I said earlier I’d post notes from Lilly South… here they come!
How to Wake-Up Your Students
Ed Neal, PhD
- This session aimed at beginner for instructor looking at incorporating active learning
- Wanted everyone to come away with one or two things we could incorporate to facilitate active learning.
- Average wait time for instructors waiting for students to answer questions is ONE second! Study showed waiting 20 increases answers.
- Studies show students are the most sleep deprived.
- Humans use all five senses, evolutionary, sit in class and think “no threat, no food? time to sleep!”
- Preconditions: Preparation
- students have to read the questions to answer the questions
- we have lots of carrots and sticks, but we don’t necessarily use them all
- largely worried about time to grade
- are ways to save time
- The first day of class students come in with expectations, if you want to do active learning, you have to start on the first day
- case study, discussion, etc.
- can’t tell them it’s going to be active, you have to show them
- what if we asked them why we structured the class the way we did? ask if they see anything missing? anything irrelevant?
- but once you’ve set up expectations for active learning, you have to deliver for the rest of the semester
- want to start from the beginning encourage and reward risk-taking
- if we’re ever asked a hard/provockative question: Stop, Think, Inquire, Respond (most important is the S)
- Low Risk Techniques
- 1. questioning
- strategize questions to motivate content through session
- ask questions that are relevant to students’ experience
- ask what might explain something rather than what does explain it
- use Bloom’s Taxonomy as a model
- use Basic Thinking Skills as a model
- must initially write down questions
- have a strategy to keep students engaged (where is s/he going with this?)
- if you can get faculty to use some of these strategies we can get them committed to the model, they would then be interested in learning more about why
- wrong answer? reward for attempt, ask “why did you respond that way?” and clarify the answer or reward and then ask other class members for their perspective
- create the feeling the whole class is there together working on learning the material
- 2. In class writing
- this engages activity, one cannot write without thinking
- gives people a foundation for when you call on them
- this lets you act a harder more systemic questions
- can ask for 3 to read & have class compare
- let pairs of people discuss with is right, then can call on pair (so they have support)
- 3. Classroom assessment techniques
- non graded ways of assessing what people are learning
- http://www.ntlf.com/html/lib/bib/assess.htm
- doesn’t have to be turned in, can just reinforce
- 4. Cases
- allow students to practice thinking in a safe environment
- can spend 10 minutes thinking and arguing and can commit to an answer that they’d feel comfortable sharing group conclusion with the class
- 5. Pair work
- big supporter of cooperative learning
- Interactive lecturing with talking and different types of activities
- INTEGRATED and reinforce learning outcomes (entertainment if just to break up lecture)

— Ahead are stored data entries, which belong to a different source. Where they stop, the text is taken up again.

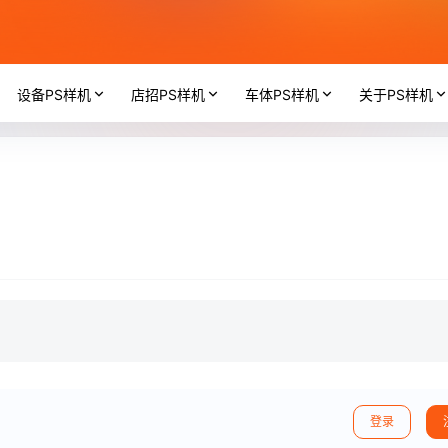
设备PS样机
店招PS样机
车体PS样机
关于PS样机
登录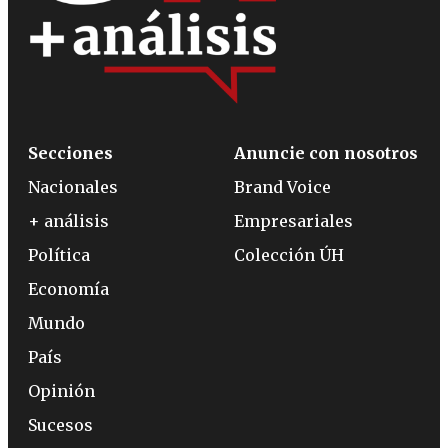
Secciones
Anuncie con nosotros
Nacionales
Brand Voice
+ análisis
Empresariales
Política
Colección ÚH
Economía
Mundo
País
Opinión
Sucesos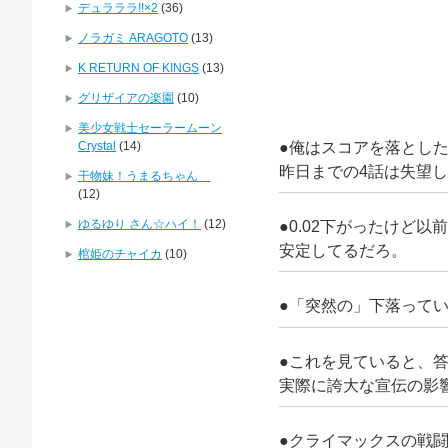
デュラララ!!×2
(36)
ノラガミ ARAGOTO
(13)
K RETURN OF KINGS
(13)
グリザイアの楽園
(10)
美少女戦士セーラームーン
●俺はスコアを落とし
Crystal
(14)
昨日までの4話は失望
干物妹！うまるちゃん
(12)
ゆるゆり さん☆ハイ！
(12)
●0.02下がったけど以前
安定してるだろ。
棺姫のチャイカ
(10)
●「突然の」下落って
●これを見ていると、
実際に誇大な宣伝の影
●クライマックスの戦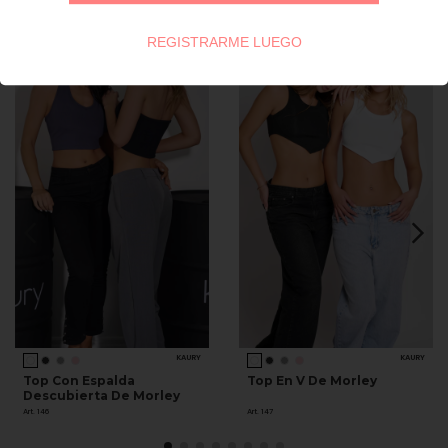
REGISTRARME LUEGO
KAURY
KAURY
Top Con Espalda
Top En V De Morley
Descubierta De Morley
Art. 146
Art. 147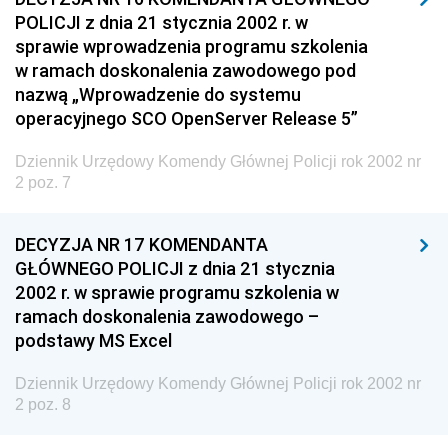
nr 2 z 13 lutego 2002 pozycje 6-11
POLICJI z dnia 21 stycznia 2002 r. w
sprawie wprowadzenia programu szkolenia
nr 1 z 22 stycznia 2002 pozycje 1-5
w ramach doskonalenia zawodowego pod
2001
nazwą „Wprowadzenie do systemu
operacyjnego SCO OpenServer Release 5”
Dziennik Urzędowy Ministra Gospodarki
Dziennik Urzędowy Urzędu Ochrony Konkurencji i
Dziennik Urzędowy Komendy Głównej Policji rok 2002 nr
2 poz. 7
Konsumentów
Dziennik Urzędowy Ministra Pracy i Polityki
DECYZJA NR 17 KOMENDANTA
Społecznej
GŁÓWNEGO POLICJI z dnia 21 stycznia
Dziennik Urzędowy Ministra Spraw Zagranicznych
2002 r. w sprawie programu szkolenia w
Dziennik Urzędowy Urzędu Lotnictwa Cywilnego
ramach doskonalenia zawodowego –
podstawy MS Excel
Dziennik Urzędowy Komisji Nadzoru Finansowego
Dziennik Urzędowy Ministerstwa Hutnictwa i
Dziennik Urzędowy Komendy Głównej Policji rok 2002 nr
Przemysłu Maszynowego
2 poz. 8
Dziennik Urzędowy Ministerstwa Zdrowia i Opieki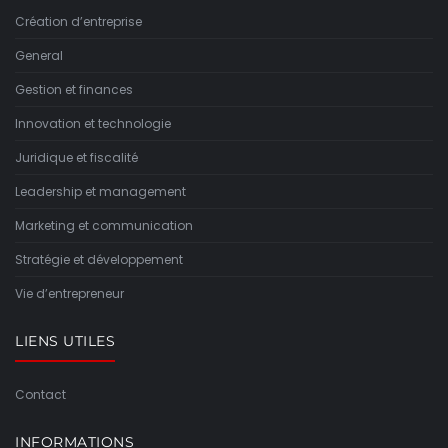
Création d’entreprise
General
Gestion et finances
Innovation et technologie
Juridique et fiscalité
Leadership et management
Marketing et communication
Stratégie et développement
Vie d’entrepreneur
LIENS UTILES
Contact
INFORMATIONS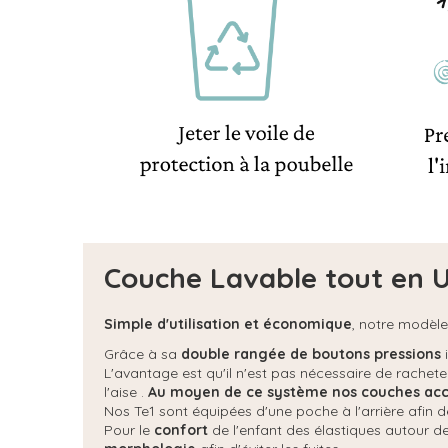
Couche Lavable tout en Un
Simple d'utilisation et économique
, notre modèl
Grâce à sa
double rangée de boutons pressions
i
L'avantage est qu'il n'est pas nécessaire de rachete
l'aise .
Au moyen de ce système nos couches acco
Nos Te1 sont équipées d'une poche à l'arrière afin 
Pour le
confort
de l'enfant des élastiques autour d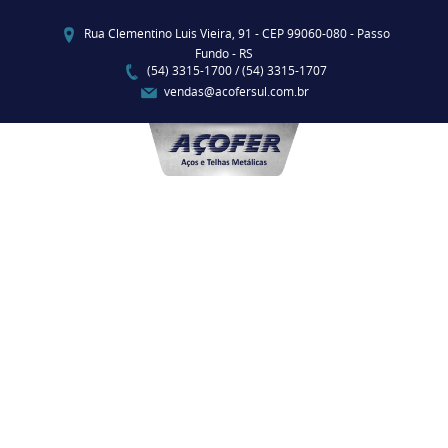
Rua Clementino Luis Vieira, 91 - CEP 99060-080 - Passo
Fundo - RS
(54) 3315-1700 / (54) 3315-1707
vendas@acofersul.com.br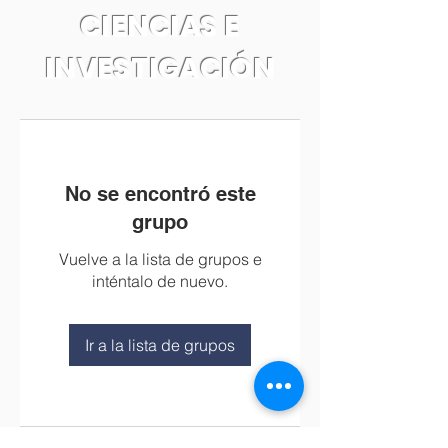
CIENCIAS E
INVESTIGACIÓN
No se encontró este
grupo
Vuelve a la lista de grupos e
inténtalo de nuevo.
Ir a la lista de grupos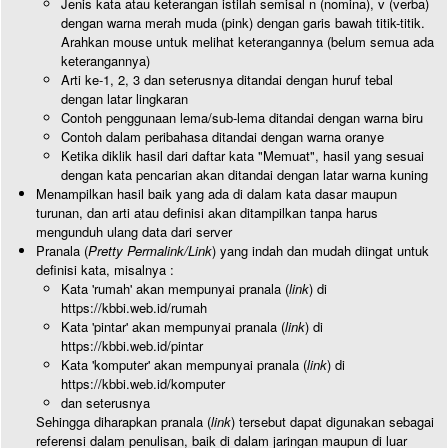
Jenis kata atau keterangan istilah semisal n (nomina), v (verba)
dengan warna merah muda (pink) dengan garis bawah titik-titik.
Arahkan mouse untuk melihat keterangannya (belum semua ada
keterangannya)
Arti ke-1, 2, 3 dan seterusnya ditandai dengan huruf tebal
dengan latar lingkaran
Contoh penggunaan lema/sub-lema ditandai dengan warna biru
Contoh dalam peribahasa ditandai dengan warna oranye
Ketika diklik hasil dari daftar kata "Memuat", hasil yang sesuai
dengan kata pencarian akan ditandai dengan latar warna kuning
Menampilkan hasil baik yang ada di dalam kata dasar maupun
turunan, dan arti atau definisi akan ditampilkan tanpa harus
mengunduh ulang data dari server
Pranala (
Pretty Permalink/Link
) yang indah dan mudah diingat untuk
definisi kata, misalnya :
Kata 'rumah' akan mempunyai pranala (
link
) di
https://kbbi.web.id/rumah
Kata 'pintar' akan mempunyai pranala (
link
) di
https://kbbi.web.id/pintar
Kata 'komputer' akan mempunyai pranala (
link
) di
https://kbbi.web.id/komputer
dan seterusnya
Sehingga diharapkan pranala (
link
) tersebut dapat digunakan sebagai
referensi dalam penulisan, baik di dalam jaringan maupun di luar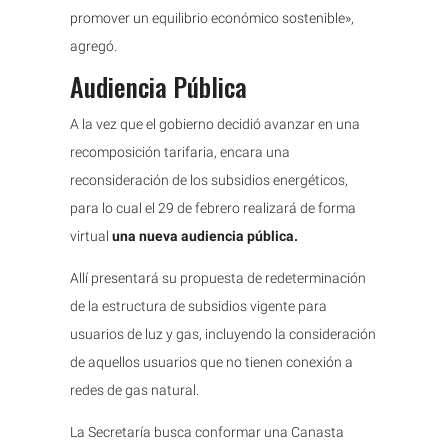
promover un equilibrio económico sostenible»,
agregó.
Audiencia Pública
A la vez que el gobierno decidió avanzar en una
recomposición tarifaria, encara una
reconsideración de los subsidios energéticos,
para lo cual el 29 de febrero realizará de forma
virtual
una nueva audiencia pública.
Allí presentará su propuesta de redeterminación
de la estructura de subsidios vigente para
usuarios de luz y gas, incluyendo la consideración
de aquellos usuarios que no tienen conexión a
redes de gas natural.
La Secretaría busca conformar una Canasta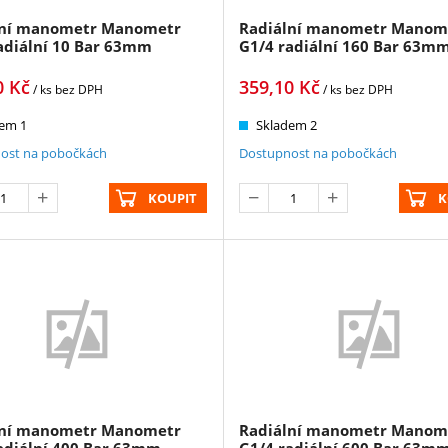
lní manometr Manometr
Radiální manometr Manom
adiální 10 Bar 63mm
G1/4 radiální 160 Bar 63m
0
Kč
359,10
Kč
/ ks
bez DPH
/ ks
bez DPH
em 1
Skladem 2
ost na pobočkách
Dostupnost na pobočkách
KOUPIT
K
lní manometr Manometr
Radiální manometr Manom
adiální 400 Bar 63mm
G1/4 radiální 600 Bar 63m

- reading papers for each class
- collect 5 times over semester, worth 25 percent of grade
- others save them as review for final exam
- Start with a quiz (not necessarily graded):
- Starting with a quiz is a good way to start b/c students always want to know why something is false.
- Good idea to let people share answers first, gets people thinking about what’s right and commit to the subject.
- William Sparke: “Teaching consists of causing people to go into situations from which they cannot escape except by thinking.”